Anyone familiar with endurance sports was a fool to believe Armstrong never doped–but most of us realists gave him a pass given cycling’s dirty history. (I know I did.) “They’re all dirty,” we thought, so Armstrong was still king of the mountain. And heck, he did a lot for cancer, too.

You want to know how dirty cycling really was (still is?)? Just click on over here to an article on the history of doping that was featured in the inaugural issue of Paved magazine. It talks about the strychnine (yes–rat poison), cocaine, heroin, amphetamines, steroids, and other pharmaceuticals that the sport has employed, through various intervals, since the 1800s.

It then goes into Lance’s era, which made use of EPO, a blood-boosting drug so powerful that “the prospect of a drug-free champion seem[ed] miraculous.”

A fascinating and worthwhile read, indeed, but old news to anyone familiar with the topic.

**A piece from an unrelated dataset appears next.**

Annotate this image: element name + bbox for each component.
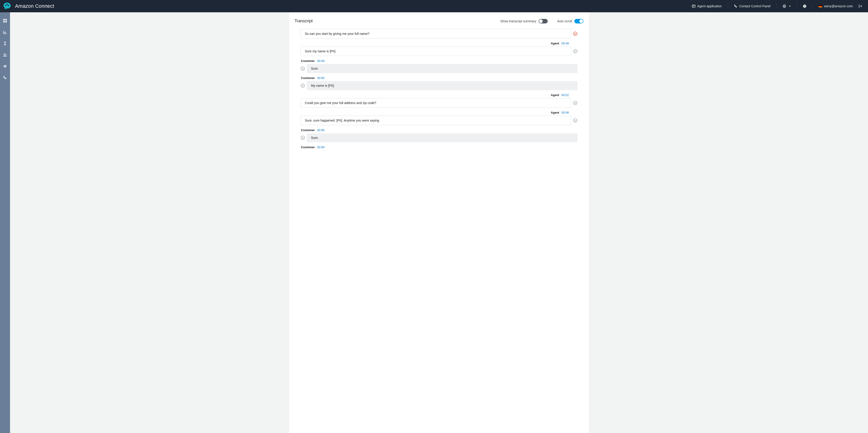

When it comes to Lance, what most of us–or at least I–never realized until the publication of USADA’s 1,000-page report and Tyler Hamilton’s tell-all book was just how many lives he destroyed in pursuit of these prevalent drugs. Just how much of a bully–no, a*&hole–he really was. He cast people from the sport. Ruined their ability to make a living. He sued people who were telling the truth. He sullied their reputations. His behavior post doping is, at least in my opinion, what people are truly angry about. That’s the real revelation.

That being said, Armstrong is still a human being, and as a fellow human being, I’m a big believer in forgiveness and love. And if Lance did, in fact, grant his interview to Oprah because he wants to start doing the right thing and making amends for all the havoc he has wrought, I, for one, think we should at least let him try.

Of course, I’m not Greg LeMond, so my opinion on this topic is worth about as much as Armstrong’s word.